Natasha St-Pier chronology
| De l'amour le mieux (2002) | L'instant d'après (2003) | Longueur d’ondes (2006) |

= L'Instant d'après =

L'Instant d'après is the fourth studio album recorded by Canadian singer Natasha St-Pier. It was released in 2003 and met success in many countries, including France where it reached No. 3 in the country's chart.
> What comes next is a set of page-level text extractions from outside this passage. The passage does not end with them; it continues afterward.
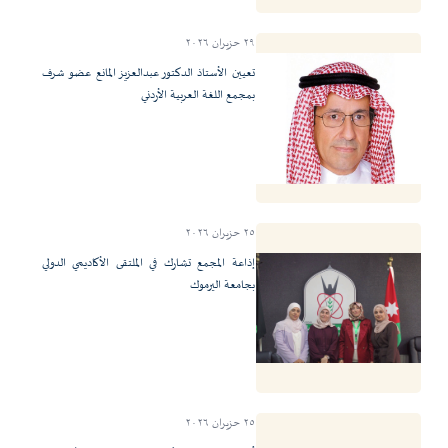
٢٩ حزيران ٢٠٢٦
تعيين الأستاذ الدكتور عبدالعزيز المانع عضو شرف
بمجمع اللغة العربية الأردني
٢٥ حزيران ٢٠٢٦
إذاعة المجمع تشارك في الملتقى الأكاديمي الدولي
بجامعة اليرموك
٢٥ حزيران ٢٠٢٦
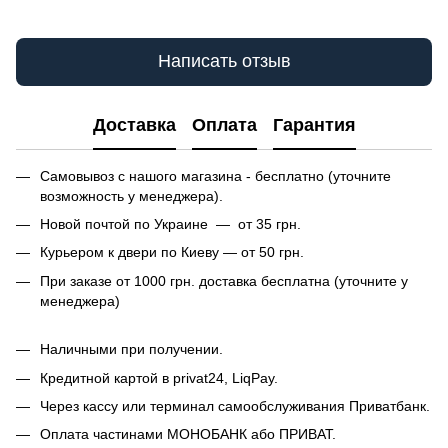
Написать отзыв
Доставка
Оплата
Гарантия
Самовывоз с нашого магазина - бесплатно (уточните
возможность у менеджера).
Новой почтой по Украине — от 35 грн.
Курьером к двери по Киеву — от 50 грн.
При заказе от 1000 грн. доставка бесплатна (уточните у
менеджера)
Наличными при получении.
Кредитной картой в privat24, LiqPay.
Через кассу или терминал самообслуживания Приватбанк.
Оплата частинами МОНОБАНК або ПРИВАТ.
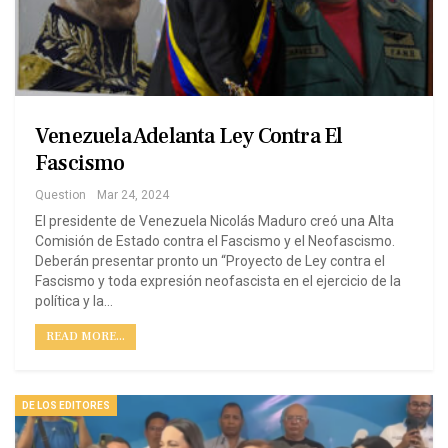
Venezuela Adelanta Ley Contra El
Fascismo
Question
Mar 24, 2024
El presidente de Venezuela Nicolás Maduro creó una Alta
Comisión de Estado contra el Fascismo y el Neofascismo.
Deberán presentar pronto un “Proyecto de Ley contra el
Fascismo y toda expresión neofascista en el ejercicio de la
política y la…
READ MORE...
DE LOS EDITORES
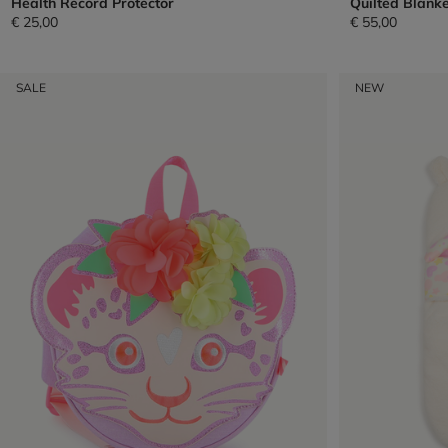
Health Record Protector
Quilted Blanke
€ 25,00
€ 55,00
SALE
NEW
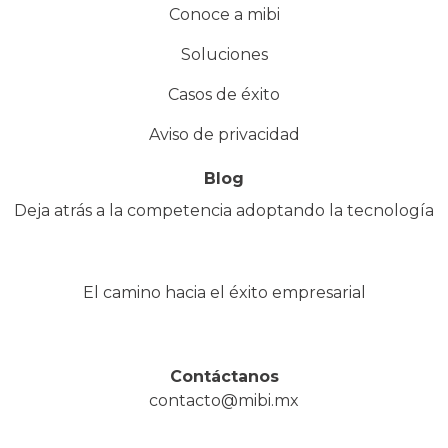
Conoce a mibi
Soluciones
Casos de éxito
Aviso de privacidad
Blog
Deja atrás a la competencia adoptando la tecnología
El camino hacia el éxito empresarial
Contáctanos
contacto@mibi.mx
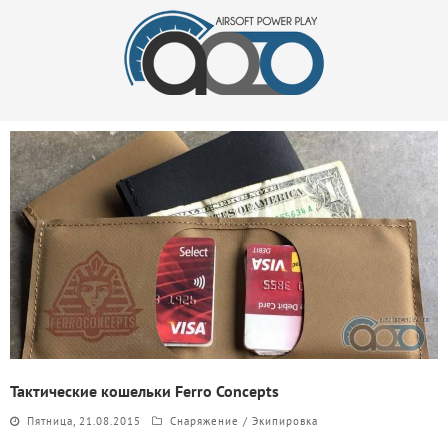
Тактические кошельки Ferro Concepts
Пятница, 21.08.2015
Снаряжение / Экипировка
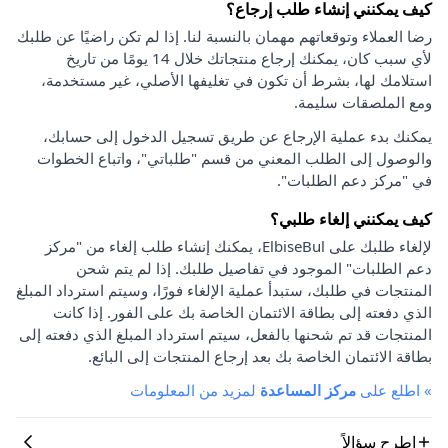
كيف يمكنني إنشاء طلب إرجاع؟
رضا العملاء وتوقعاتهم مهمان بالنسبة لنا. إذا لم تكن راضيًا عن طلبك
لأي سبب كان، يمكنك إرجاع منتجاتك خلال 14 يومًا من تاريخ
استلامك لها، بشرط أن تكون في تغليفها الأصلي، غير مستخدمة،
ومع الملصقات سليمة.
يمكنك بدء عملية الإرجاع عن طريق تسجيل الدخول إلى حسابك،
والوصول إلى الطلب المعني من قسم "طلباتي"، واتباع الخطوات
في "مركز دعم الطلبات".
كيف يمكنني إلغاء طلبي؟
لإلغاء طلبك على ElbiseBul، يمكنك إنشاء طلب إلغاء من "مركز
دعم الطلبات" الموجود في تفاصيل طلبك. إذا لم يتم شحن
المنتجات في طلبك، ستبدأ عملية الإلغاء فورًا، وسيتم استرداد المبلغ
الذي دفعته إلى بطاقة الائتمان الخاصة بك على الفور. إذا كانت
المنتجات قد تم شحنها بالفعل، سيتم استرداد المبلغ الذي دفعته إلى
بطاقة الائتمان الخاصة بك بعد إرجاع المنتجات إلى البائع.
»
اطلع على
مركز المساعدة
لمزيد من المعلومات
اطرح سؤالاً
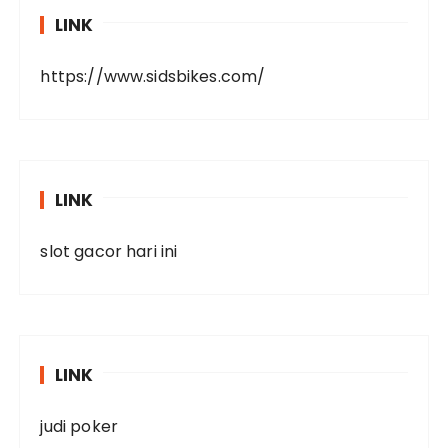
LINK
https://www.sidsbikes.com/
LINK
slot gacor hari ini
LINK
judi poker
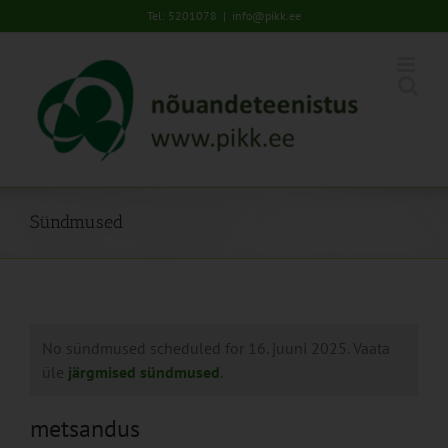
Skip
Tel: 5201078
|
info@pikk.ee
to
content
Sündmused
No sündmused scheduled for 16. juuni 2025. Vaata
üle
järgmised sündmused
.
metsandus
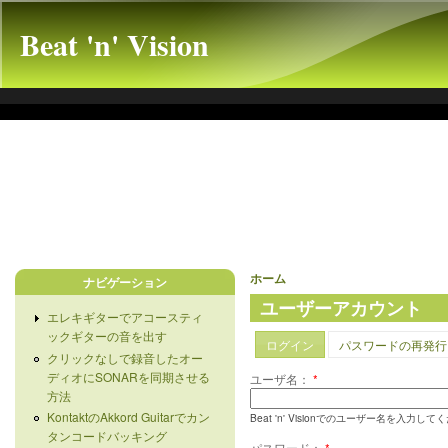
Beat 'n' Vision
ホーム
ナビゲーション
ユーザーアカウント
エレキギターでアコースティ
ックギターの音を出す
ログイン
パスワードの再発行
クリックなしで録音したオー
ディオにSONARを同期させる
ユーザ名：
*
方法
KontaktのAkkord Guitarでカン
Beat 'n' Visionでのユーザー名を入力し
タンコードバッキング
パスワード：
*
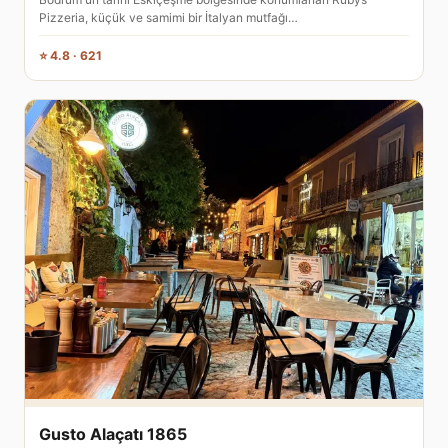
Pizzeria, küçük ve samimi bir İtalyan mutfağı…
⭐ 4.8 · 621
Gusto Alaçatı 1865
It was also received with critical acclaim.

== Track listing ==
1. "Tant que c'est toi" (single) — 6:24
2. "Quand on cherche l'amour" (single) — 3:36
3. "Mourir demain" (duet with Pascal Obispo, single) — 3:37
4. "Plus simple que ça" — 3:33
5. "J'avais quelqu'un" (single) — 3:23
6. "Je te souhaite" (single) — 3:48
7. "Chacun pour soi" — 4:02
8. "Pour le meilleur" — 3:06
9. "Croire" — 3:29
10. "J'oublie toujours quelque chose" — 3:27
11. "Qu'y a-t-il entre nous?" — 3:43
12. "Juste un besoin de chaleur" — 3:29
13. "Quand aimer ne suffit pas" — 3:24
14. "Lucie" (hidden track)

==Charts==

===Weekly charts===

| Chart (2003–2005) | Peak position |
|---|---|
| Belgian (Wallonia) Albums Chart | 6 |
| Canada (ADISQ Quebec) | 9 |
| French Albums Chart | 3 |
| Polish Albums Chart | 17 |
| Swiss Albums Chart | 14 |

===Year-end charts===

| Chart (2003) | Position |
|---|---|
| Belgian (Wallonia) Albums Chart | 68 |
| French Albums Chart | 48 |
| Chart (2004) | Position |
| Belgian (Wallonia) Albums Chart | 30 |
| French Albums Chart | 45 |
| Chart (2005) | Position |
| French Albums Chart | 198 |

==Certifications==

| Region | Certification | Certified units/sales |
| Belgium (BRMA) | Gold | 25,000^{*} |
| France (SNEP) | Platinum | 300,000^{*} |
^{*} Sales figures based on certification alone.